When in Rome

Okay, so I'm kicking around Rome in late December 1999 with this ex-pat friend-of-a-friend, Bryan Geraghty, whose mom has an apartment there and whose mom happens to be gone for the holiday so we can crash at her apartment right around New Year's Eve.

Geraghty's mom got a divorce at some point when Geraghty was a kid. And then -- boom -- just like that, she gets a hair and moves to Rome; she didn't even know Italian when she got the hair. Geraghty grows up in both places (Thornton, Colorado, and Rome, Italy) and is truly bicultural. When I looked him up, he had been there a couple of years working as a graphic designer close to Milan.

We took the train to Rome to be there for the festivities. I cried on the train because I was midway through my two weeks and I never wanted the trip to end.

On New Year's Eve, his brother and sister-in-law and another guy from the States descend -- very fun folks -- and we're all out kicking around this fabulous city where cars are totally irrelevant and inconvenient; like, if you got a car, you gotta ditch it. Immediately. And even though the cars are all tiny, you still find them hard to ditch. (A side note: One key may work on several of the same makes and models. This is useful if you're out of smokes.) Scooters are cool and inexpensive and fun, but cars are out, and with the cobblestone streets and the plazas all blending together, you just end up walking around and around and you never get tired, because, you know, you're in Rome, and when you think about leaving and coming back here, you want to cry some more.

So our posse, we're out, we enjoy a typically fabulous dinner where folks eat as if it is an act of art or worship and talk and aren't in such a rush, and you eat your salad last for digestive reasons, I'm thinking. And then we're walking around just like all these folks. And I guess on New Year's Eve or all the time, you can pretty much have a bottle or two or three of champagne or whatever you're drinking, and you don't get busted for the open container deal.
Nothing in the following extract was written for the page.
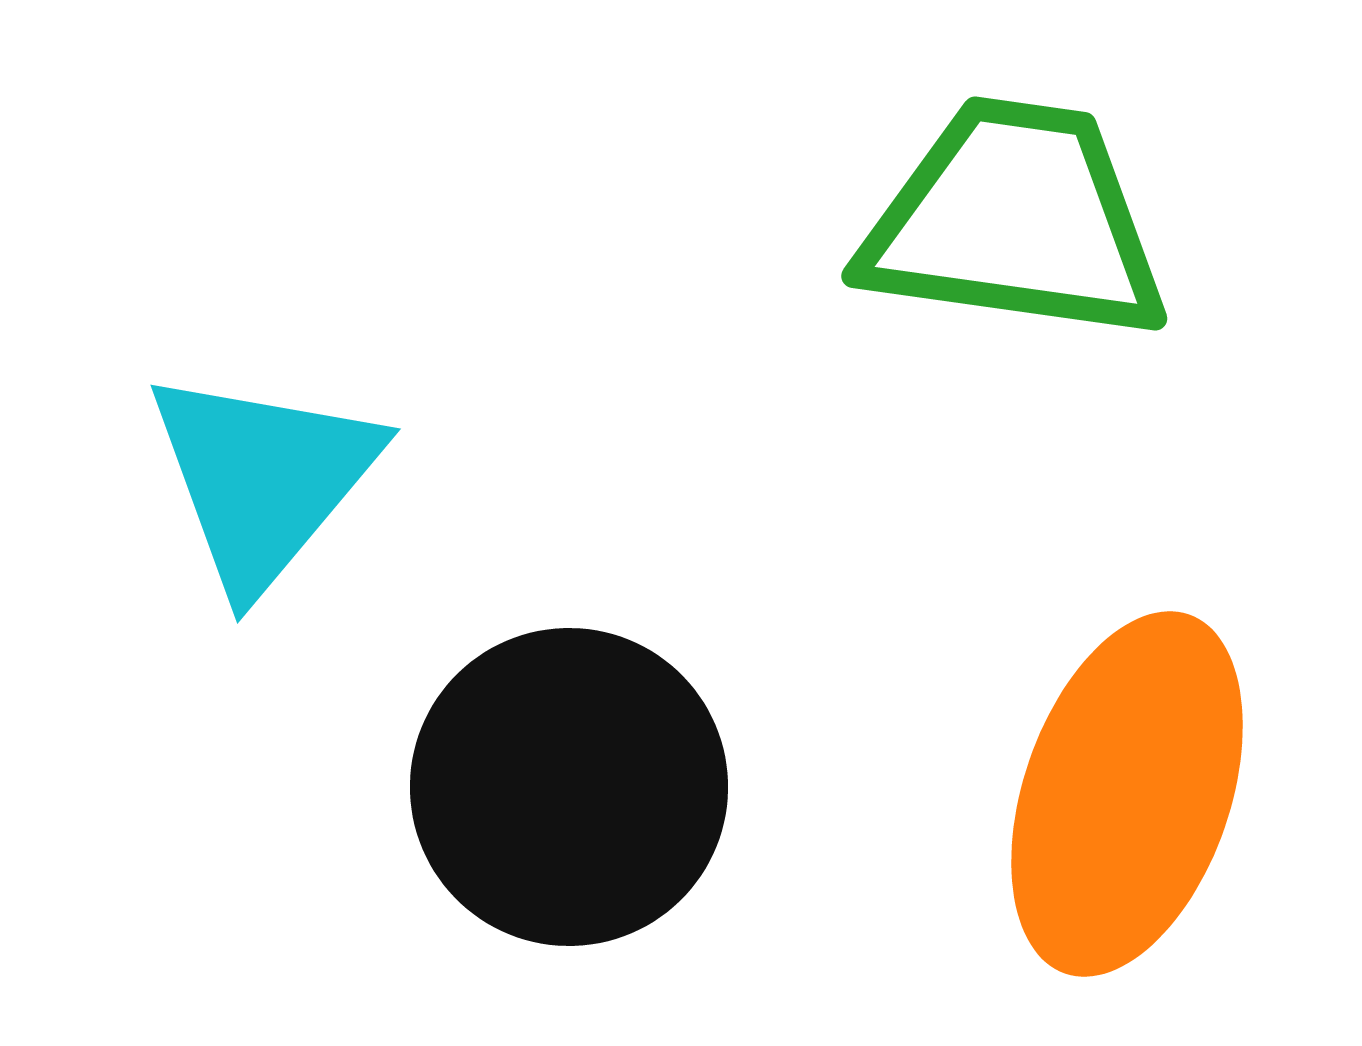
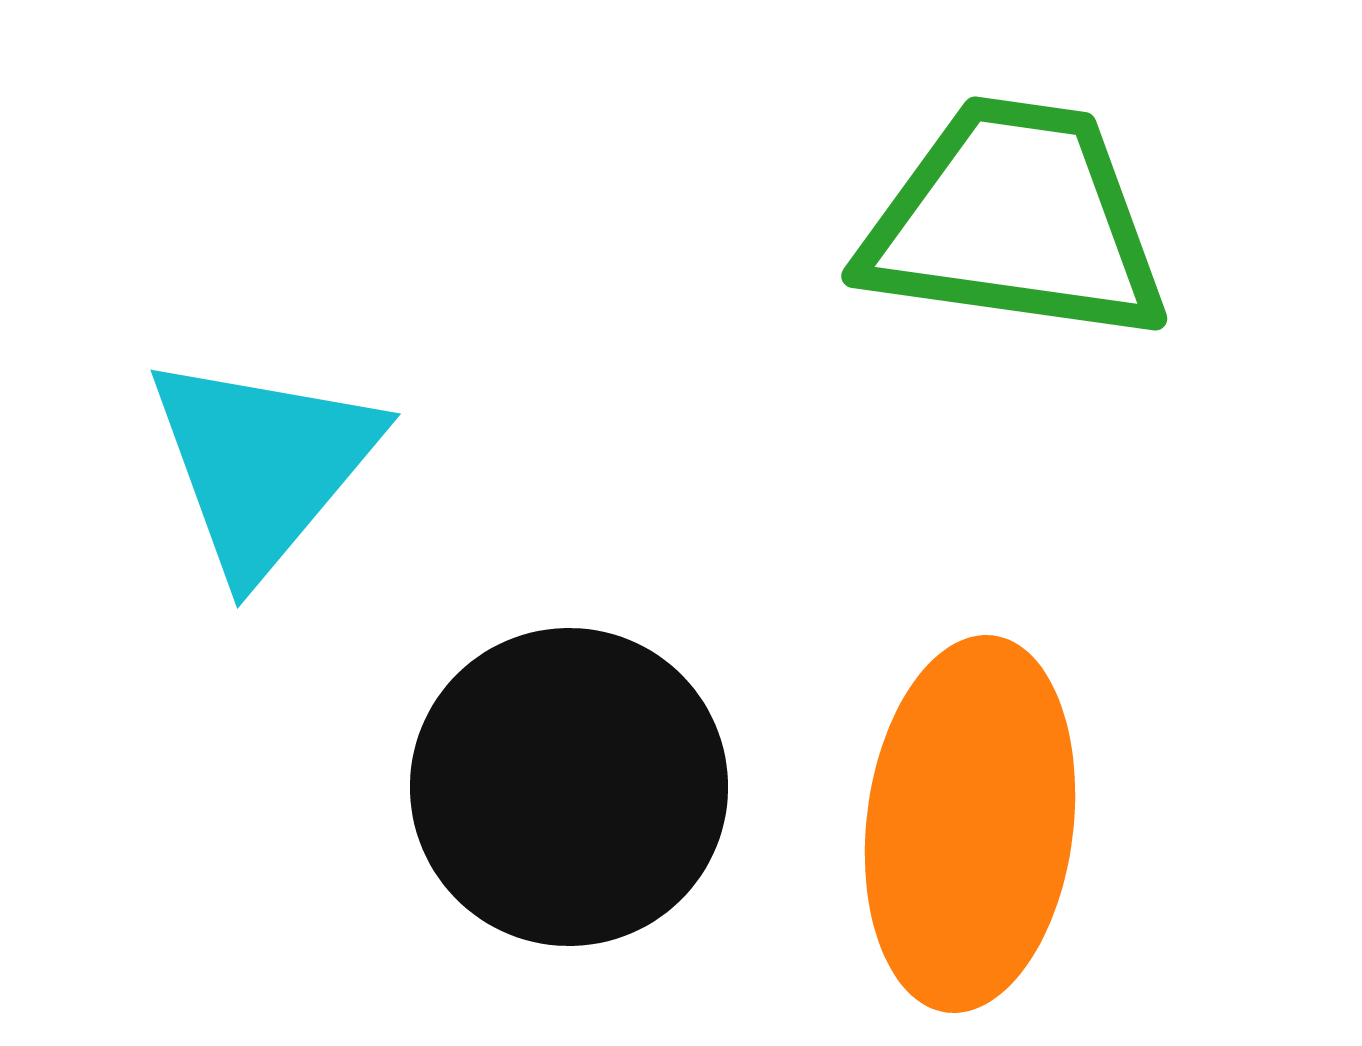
cyan triangle: moved 15 px up
orange ellipse: moved 157 px left, 30 px down; rotated 12 degrees counterclockwise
People in Rome on New Year's Eve, even though there is this massive number of folks gathered in these plazas, it is kind of an organized chaos, like the city itself, which is perpetually under construction while nothing ever seems to get constructed or whatever, but it all works in the end and is, um, superior to anything we've got here in the American West.

(One of my favorite things was how many old people were out and about, as opposed to warehoused. You know what I'm saying? That and the complete lack of homelessness and the slowness and aesthetics to everyday life. Like, you can't get a cup of coffee to go. You've got to slow your ass down and just drink it there in the café. And as an American, you want to down two or three of them, because we're all used to the grande thang.)

Okay, so midnight comes and -- get this -- everyone throws their bottles into the center of the plaza. There are like a thousand people throwing a thousand-plus bottles into the center. And amazingly, it just works. No one gets hurt.

Which brings us to the highlight of the night. I am quite buzzed, and I see a bunch of bottles that aren't quite broken to satisfaction. So I'm running around grabbing bottles and smashing them. A smash here and a smash there. I'm smashing. I'm having a fabulous time doing this when a firecracker -- a bottle rocket or similar deal -- hits me an inch above my left eye. It sounds weird to say that was the highlight of the night, because the party went on until dawn, and the degree of fabulousness was exponential, but believe me, when you get hit an inch above your eye with a firecracker when your Mum and Dad don't even know you're in Rome, you're like, um, There is a God! And thank you so much, God, for not taking out my left eye!

After breaking all that glass, and after I totally decide God exists and have the bump to prove it, we continue to kick around all over town, seeing fabulous fountains and stuff where folks from everywhere are just sitting around in heaps in the cool night air. You get your useless and irrelevant fortune told. Buy trinkets. Continue to drink. You can't talk to too many people because you're not Geraghty, you're just a dumb unicultural American Girl Wonder. But you're not so dumb that you don't want to just exist in that moment forever.

You know? You're in Rome. New Year's Day 2000, and you've got both eyeballs in place. It's just a rush.